- Born: 1973 or 1974 (age 52–53) San Bernardino, California, US
- Education: School of American Ballet
- Occupations: ballet dancer; teacher; ballet master;
- Career
- Current group: Boston Ballet
- Former groups: New York City Ballet Pacific Northwest Ballet

= Miranda Weese =

American ballet dancer and ballet master (born 1973 or 1974)

Miranda Weese (born ) is an American former ballet dancer, teacher and ballet master. She joined the New York City Ballet in 1993 and was promoted to principal dancer in 1996. In 2007, she left to perform with the Pacific Northwest Ballet, first as a guest artist, then joined the company as a principal dancer, before retiring in 2010. In 2017, she joined the Boston Ballet as a children's ballet master.

==Early life and training==
Weese was born in San Bernardino, California. She started living with her maternal grandparents as an infant, and was adopted by them as a child. Weese refers to the couple as her parents. She was raised primarily in Orange County, but had also lived in La Puente for a few years.

Weese started dancing at age five, after a doctor recommended it to help her with knock knees and otherwise bad health. She later trained with Catherine Joyce while living in La Puente, then with Shery Gilbert upon returning to Orange County, becoming Gilbert's first student. In 1990, at age fifteen, she attended a summer intensive at the School of American Ballet, and was offered a place full-time.

==Career==
In 1991, months after Weese started training at the School of American Ballet, she became an apprentice with the New York City Ballet. The following year, she broke her foot, which forced her to stop performing for five months. Following her return, she started watching videotapes of both herself and other dancers to help her progress. In 1993, she joined the corps de ballet. Her first featured role was in Balanchine's Who Cares?. In 1994, she was promoted to soloist, and started to substitute others in principal roles when required, including once in Balanchine's Walpurgisnacht Ballet, after only one rehearsal. In 1995, Weese won the Princess Grace Award.

In 1996, shortly before she turned 21, Weese was named principal dancer. She was the first woman to be promoted to this rank in the company since 1991. Her repertory included 25 ballets choreographed by George Balanchine, such as Theme and Variations, Apollo, "Emerald" and "Rubies" from Jewels, Symphony in C, Who Cares?, The Four Temperaments, Ballo della Regina, Symphony in Three Movements, Robert Schumann's Davidsbündlertänze, Divertimento No. 15 and as Sugar Plum Fairy and Dewdrop in The Nutcracker. She had also performed works by Jerome Robbins, Peter Martins and Christopher Wheeldon. For the latter, she had created roles in Mercurial Manoeuvres, Evenfalls and Shambards. She also created a role in Twyla Tharp's The Beethoven Seventh.

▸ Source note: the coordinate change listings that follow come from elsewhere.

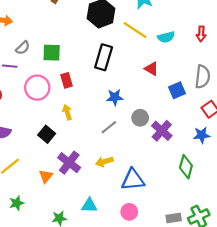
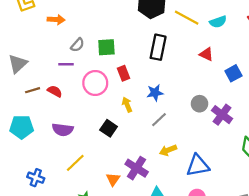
blue star: (115, 97) -> (155, 93), moved
gray line: (109, 127) -> (159, 120), moved
purple cross: (69, 163) -> (137, 168), moved
orange triangle: (46, 176) -> (113, 179), moved

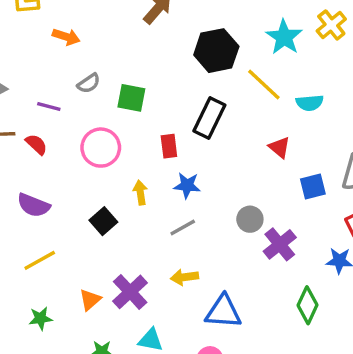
purple line: (66, 64) -> (49, 106), moved
red rectangle: (123, 73) -> (169, 146), moved

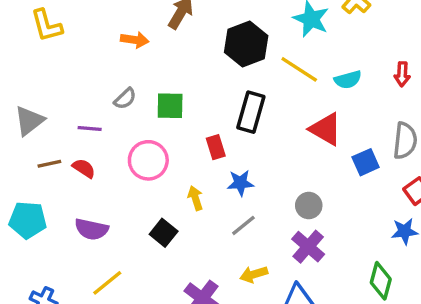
orange arrow: (66, 37) -> (135, 40), moved
red triangle: (280, 147) -> (326, 129), size x1.5
purple cross: (280, 244) -> (308, 247), moved

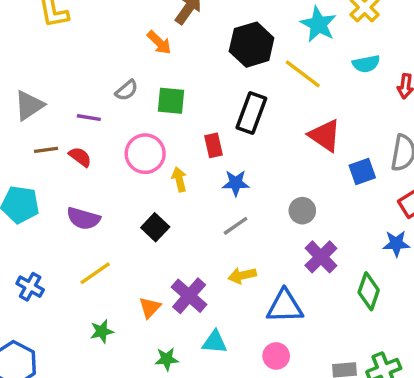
orange arrow: (135, 40) -> (159, 43), moved, turned 32
cyan semicircle: (348, 80) -> (366, 64), moved
yellow arrow: (195, 198) -> (179, 179), moved
purple cross: (308, 247) -> (321, 257), moved

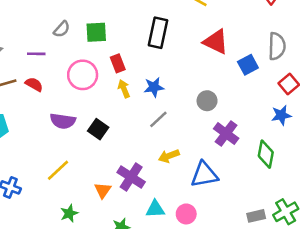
red rectangle: (214, 145) -> (118, 63), moved
yellow arrow: (179, 179) -> (124, 89), moved
purple semicircle: (83, 218) -> (63, 121), moved
pink circle: (276, 356) -> (186, 214), moved

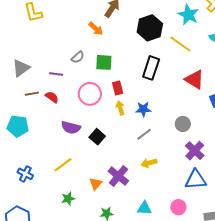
blue triangle: (204, 175) -> (196, 180), moved
cyan triangle: (155, 209) -> (144, 208), moved
pink circle: (186, 214) -> (178, 207), moved

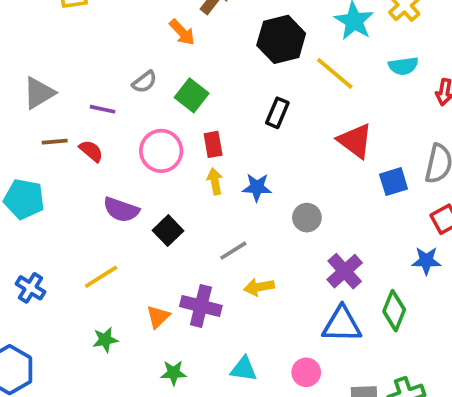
green square: (104, 62) -> (192, 95), turned 30
black rectangle: (151, 68) -> (277, 113), size x0.7
gray circle: (183, 124) -> (307, 218), moved
gray line: (144, 134) -> (233, 251), moved
purple cross: (118, 176) -> (201, 306), turned -30

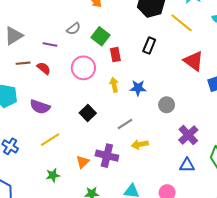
red rectangle: (213, 144) -> (115, 55), moved
purple semicircle: (121, 210) -> (40, 107), moved
blue triangle: (342, 324) -> (187, 165), size x0.7

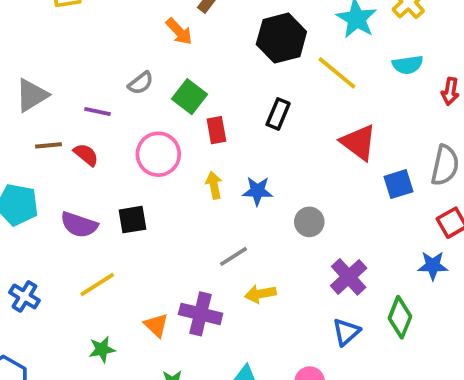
black square: (88, 113) -> (133, 220), moved, turned 35
orange triangle: (83, 162) -> (156, 325), turned -32
blue triangle: (187, 165) -> (346, 332), turned -42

In 1999, Weese performed in a televised performance of Swan Lake as Odette-Odile under an hour's notice, in order to replace Darci Kistler, who got injured earlier that day. While Weese was Kistler's standby, she had never rehearsed her partner Damian Woetzel. In late 2001, she underwent surgery to repair torn cartilage in her hip, and was off stage for a year. While recovering, she gained significant weight and feared she would not be able to perform again. She returned to California to train with her teacher, then back to New York with ballet master Susan Hendl, while fellow dancers Peter Boal, Jock Soto and Woetzel also volunteered to work with her. She resumed performing in early 2003.

In 2007, Weese left the New York City Ballet to perform with the Pacific Northwest Ballet, a Seattle-based company headed by Boal, as a guest artist. In her final performance with the New York City Ballet, she performed Wheeldon's Evenfall. She stated the Pacific Northwest Ballet, where she had made a guest appearance before, has "a schedule and a lifestyle that's very appealing" to her, as she would have more time to prepare for roles, and the rehearsal and performance periods do not overlap. She first signed on for three seasons, then was added to the company roster as a principal dancer, and retired in 2010.

Following her departure from the Pacific Northwest Ballet, she moved to Saratoga, New York, and taught ballet and dance fitness at the National Museum of Dance School of the Arts. In 2017, she joined the Boston Ballet as children's ballet master.